Cryptococcus neoformans with India ink stain

High-Yield: Look for "soap bubble" lesions in the basal ganglia on brain imaging for Cryptococcus neoformans infection.

Mucormycosis - The Diabetic's Dread

  • Classic Setting: Diabetic ketoacidosis (DKA), leukemia, or neutropenia.
  • Pathogenesis: Fungi (e.g., Mucor, Rhizopus) thrive in high glucose and ketone states. Key virulence factor: ketone reductase.
  • Presentation: Rapidly progressive rhinocerebral infection. Look for fever, headache, and a characteristic black necrotic eschar on the palate or nasal turbinates.
  • Microscopy: Broad, ribbon-like, non-septate hyphae with right-angle (90°) branching.
  • Treatment: Aggressive surgical debridement and Amphotericin B.

⭐ The fungus invades blood vessels (angioinvasion), causing thrombosis and tissue necrosis, which results in the classic black eschar.

Mucormycosis histology: H&E and GMS stains

Diagnostics & Therapeutics - The Fungal Hit‑List

  • Aspergillus fumigatus
    • Dx: Galactomannan assay, β-D-glucan. Biopsy shows septate hyphae with acute (45°) angle branching.
    • Tx: Voriconazole, isavuconazole. Amphotericin B for severe/refractory cases.
  • Candida albicans
    • Dx: Blood culture, β-D-glucan. Germ tube test positive at 37°C.
    • Tx: Fluconazole (or other azoles). Echinocandins (e.g., caspofungin) for severe/resistant strains. Amphotericin B for life-threatening infections.
  • Cryptococcus neoformans
    • Dx: CSF analysis with India ink stain (halos), cryptococcal antigen (CrAg) test.
    • Tx: Amphotericin B + flucytosine (induction), followed by fluconazole (consolidation/maintenance).
  • Pneumocystis jirovecii (PJP)
    • Dx: Bronchoalveolar lavage (BAL) with silver stain or fluorescent antibody staining.
    • Tx: Trimethoprim-sulfamethoxazole (TMP-SMX).

⭐ The India ink stain for Cryptococcus neoformans reveals characteristic encapsulated yeast with clear halos, a classic finding for diagnosing cryptococcal meningitis.
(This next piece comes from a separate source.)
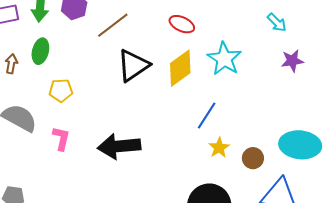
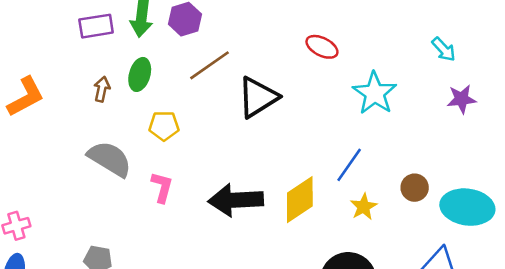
brown line: (113, 25) -> (209, 65), moved
yellow diamond: (180, 68) -> (300, 200), moved
brown circle: (253, 158) -> (415, 188), moved

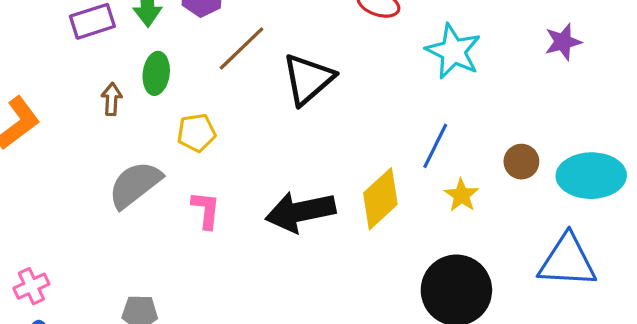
gray semicircle: (110, 159) -> (135, 185), turned -60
Aspergillus hyphae in tissue (H&E and GMS stains)

High‑Yield Points - ⚡ Biggest Takeaways

  • Candida albicans causes thrush in HIV and systemic infections in neutropenic patients.
  • Aspergillus fumigatus is linked to ABPA, aspergillomas in lung cavities, and invasive disease in the immunocompromised.
  • Cryptococcus neoformans causes meningitis in AIDS; detected by India ink stain or cryptococcal antigen.
  • Mucormycosis (Mucor/Rhizopus) affects patients with DKA or leukemia, causing black necrotic facial eschar.
  • Pneumocystis jirovecii (PJP) causes diffuse pneumonia in AIDS patients with CD4 < 200.